Tyrants are always with us
Thomas Jefferson wrote some prescient thoughts for our time:
But is the spirit of the people an infallible, a permanent reliance? Is it government? Is this the kind of protection we receive in return for the rights we give up? Besides, the spirit of the times may alter, will alter. Our rulers will become corrupt, our people careless. A single zealot may commence persecutor, and better men be his victims. It can never be too often repeated, that the time for fixing every essential right on a legal basis is while our rulers are honest, and ourselves united. From the conclusion of this war we shall be going down hill. It will not then be necessary to resort every moment to the people for support. They will be forgotten, therefore, and their rights disregarded. They will forget themselves, but in the sole faculty of making money, and will never think of uniting to effect a due respect for their rights.
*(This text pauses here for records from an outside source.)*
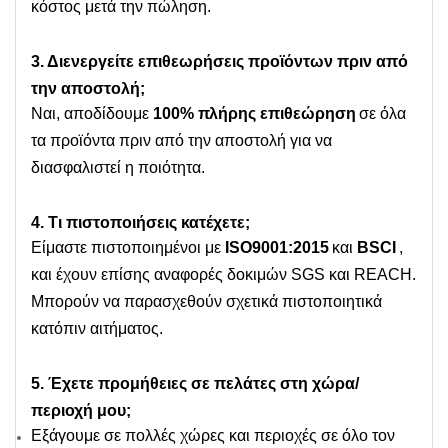
κόστος μετά την πώληση.
3. Διενεργείτε επιθεωρήσεις προϊόντων πριν από
την αποστολή;
Ναι, αποδίδουμε
100% πλήρης επιθεώρηση
σε όλα
τα προϊόντα πριν από την αποστολή για να
διασφαλιστεί η ποιότητα.
4. Τι πιστοποιήσεις κατέχετε;
Είμαστε πιστοποιημένοι με
ISO9001:2015
και
BSCI
,
και έχουν επίσης αναφορές δοκιμών SGS και REACH.
Μπορούν να παρασχεθούν σχετικά πιστοποιητικά
κατόπιν αιτήματος.
5. Έχετε προμήθειες σε πελάτες στη χώρα/
περιοχή μου;
Εξάγουμε σε πολλές χώρες και περιοχές σε όλο τον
The shackles, therefore, which shall not be knocked off at the conclusion of this war, will remain on us long, will be made heavier and heavier, till our rights shall revive or expire in a convulsion.
from: QUERY XVII (p. 171, concluding on p. 172), in NOTES ON THE STATE OF VIRGINIA, Thomas Jefferson’s only published book, published in Philadelphia by Prichard and Hall, M.DCC.LXXXVIII.(1788). [ii], 244 p., ill. Call number F230 .J42 (Rare Book Collection, University of North Carolina at Chapel Hill)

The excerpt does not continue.